MiFID II, una svolta?

Per gli esperti, insomma, c’è molto da lavorare. Eppure forse una svolta potrebbe arrivare grazie a MiFID II: “I fondi quotati potrebbero rappresentare una buona possibilità in tema di disclosure dei costi”, dicono da Pharus Sicav. Mentre in AcomeA si augurano che “l’investitore sarà messo nelle condizioni ideali per effettuare scelte più consapevoli in termini di prodotto e di ottenere maggiori vantaggi da un servizio di consulenza”. Anche Martucci, di Equita SIM, sostiene che MIFID II, con la sua maggiore attenzione ai costi finali per i risparmiatori, “darà una mano al settore, diminuendo gli ostacoli verso un’esecuzione diretta delle negoziazioni e portando ad una maggiore trasparenza nei prezzi pagati”. Tutto da vedere. 

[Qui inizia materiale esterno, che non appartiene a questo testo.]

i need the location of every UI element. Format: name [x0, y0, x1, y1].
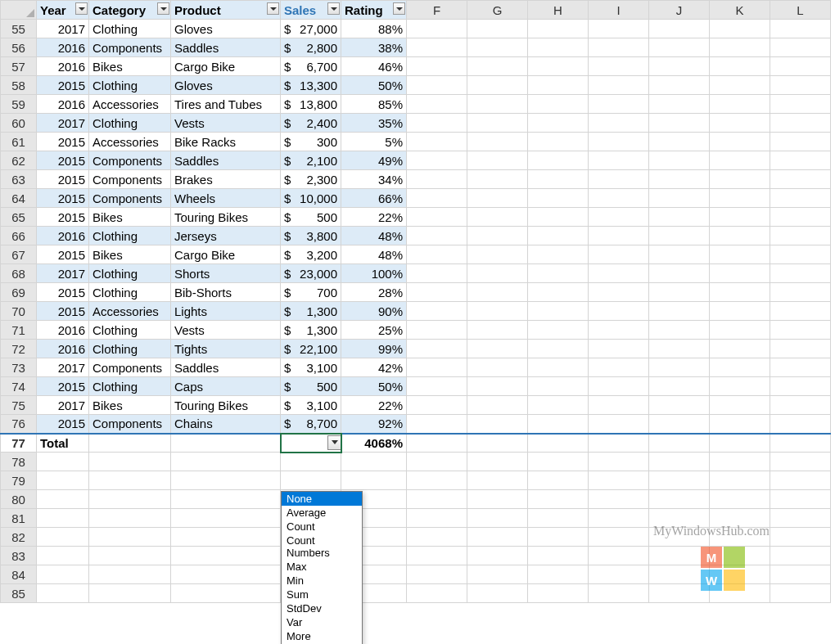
cell[interactable] [528, 415, 589, 434]
column-header-category[interactable]: Category [89, 1, 171, 20]
cell[interactable] [710, 264, 770, 283]
row-number-head[interactable]: 59 [1, 95, 37, 114]
cell[interactable] [528, 377, 589, 396]
cell[interactable] [710, 151, 770, 170]
cell[interactable] [407, 528, 467, 547]
cell[interactable] [407, 114, 467, 133]
cell[interactable]: 2015 [37, 208, 89, 227]
cell[interactable] [341, 471, 407, 490]
row-number-head[interactable]: 57 [1, 57, 37, 76]
cell[interactable] [407, 415, 467, 434]
cell[interactable] [770, 321, 831, 340]
cell[interactable] [37, 490, 89, 509]
cell[interactable] [467, 358, 528, 377]
cell[interactable] [528, 208, 589, 227]
cell[interactable]: 2015 [37, 151, 89, 170]
cell[interactable] [467, 95, 528, 114]
cell[interactable]: Caps [171, 377, 281, 396]
cell[interactable] [649, 114, 710, 133]
cell[interactable] [649, 321, 710, 340]
cell[interactable]: Cargo Bike [171, 245, 281, 264]
cell[interactable]: Accessories [89, 95, 171, 114]
cell[interactable] [710, 434, 770, 453]
cell[interactable]: Cargo Bike [171, 57, 281, 76]
cell[interactable] [89, 584, 171, 603]
row-number-head[interactable]: 67 [1, 245, 37, 264]
cell[interactable] [467, 547, 528, 565]
row-number-head[interactable]: 69 [1, 283, 37, 302]
filter-icon[interactable] [267, 2, 279, 15]
cell[interactable] [589, 321, 649, 340]
cell[interactable]: Bikes [89, 57, 171, 76]
cell[interactable]: 100% [341, 264, 407, 283]
cell[interactable] [589, 95, 649, 114]
cell[interactable] [467, 76, 528, 95]
cell[interactable] [649, 528, 710, 547]
cell[interactable] [528, 227, 589, 245]
dropdown-item[interactable]: Count [282, 520, 362, 534]
filter-icon[interactable] [327, 2, 340, 15]
cell[interactable]: $500 [281, 377, 341, 396]
cell[interactable]: Components [89, 189, 171, 208]
filter-icon[interactable] [157, 2, 169, 15]
cell[interactable]: Accessories [89, 302, 171, 321]
cell[interactable] [589, 283, 649, 302]
cell[interactable] [467, 453, 528, 471]
cell[interactable] [341, 453, 407, 471]
cell[interactable]: 2015 [37, 245, 89, 264]
cell[interactable] [528, 20, 589, 38]
cell[interactable] [407, 76, 467, 95]
cell[interactable]: $13,800 [281, 95, 341, 114]
cell[interactable] [528, 170, 589, 189]
cell[interactable] [171, 565, 281, 584]
cell[interactable] [407, 57, 467, 76]
select-all-corner[interactable] [1, 1, 37, 20]
cell[interactable] [528, 283, 589, 302]
cell[interactable] [649, 95, 710, 114]
cell[interactable] [528, 340, 589, 358]
cell[interactable] [649, 377, 710, 396]
column-header-sales[interactable]: Sales [281, 1, 341, 20]
cell[interactable] [649, 396, 710, 415]
row-number-head[interactable]: 74 [1, 377, 37, 396]
cell[interactable]: $23,000 [281, 264, 341, 283]
cell[interactable] [407, 227, 467, 245]
cell[interactable] [528, 565, 589, 584]
cell[interactable]: Bike Racks [171, 133, 281, 151]
cell[interactable] [589, 38, 649, 57]
cell[interactable]: 2017 [37, 114, 89, 133]
cell[interactable]: Components [89, 358, 171, 377]
cell[interactable] [770, 151, 831, 170]
cell[interactable] [770, 170, 831, 189]
cell[interactable] [407, 509, 467, 528]
cell[interactable]: 2015 [37, 302, 89, 321]
cell[interactable]: 2017 [37, 264, 89, 283]
cell[interactable]: Clothing [89, 321, 171, 340]
cell[interactable]: $2,400 [281, 114, 341, 133]
totals-label-cell[interactable]: Total [37, 434, 89, 453]
row-number-head[interactable]: 76 [1, 415, 37, 434]
cell[interactable]: $22,100 [281, 340, 341, 358]
cell[interactable] [589, 302, 649, 321]
totals-function-dropdown[interactable]: NoneAverageCountCount NumbersMaxMinSumSt… [281, 491, 363, 644]
cell[interactable] [467, 114, 528, 133]
column-header-product[interactable]: Product [171, 1, 281, 20]
cell[interactable]: 2016 [37, 95, 89, 114]
row-number-head[interactable]: 79 [1, 471, 37, 490]
cell[interactable]: Saddles [171, 151, 281, 170]
cell[interactable] [649, 20, 710, 38]
cell[interactable]: 2015 [37, 283, 89, 302]
cell[interactable]: Shorts [171, 264, 281, 283]
row-number-head[interactable]: 75 [1, 396, 37, 415]
cell[interactable] [770, 95, 831, 114]
cell[interactable] [467, 264, 528, 283]
cell[interactable] [528, 471, 589, 490]
cell[interactable] [589, 547, 649, 565]
row-number-head[interactable]: 61 [1, 133, 37, 151]
cell[interactable]: Clothing [89, 227, 171, 245]
row-number-head[interactable]: 81 [1, 509, 37, 528]
cell[interactable] [649, 208, 710, 227]
cell[interactable] [770, 133, 831, 151]
cell[interactable] [589, 76, 649, 95]
cell[interactable] [770, 358, 831, 377]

L’aiuto auspicato, tuttavia, non è solo appannaggio della direttiva europea. “Uno slancio significativo potrebbe arrivare se qualche grande player nazionale e/o internazionale decidesse di quotare i suoi fondi sul mercato italiano, come canale complementare al collocamento tradizionale”, continua Sergio Martucci. “Solo così s’innescherebbe una sana competizione tra i due canali, portando ad un’offerta più variegata e completa nel comparto, un’ulteriore molla potrebbe venire dal web, attraverso l’ampliamento dei siti specializzati del settore che analizzano costi e performance di tutti i fondi tra loro comparabili”. 

Inoltre “il successo dei prodotti PIR compliant può di sicuro offrire un ulteriore stimolo per molti emittenti, ancora poco presenti in questo mercato, ad iniziare a quotare i loro prodotti PIR su questo segmento per raggiungere più facilmente una platea più ampia di investitori”. Staremo a vedere.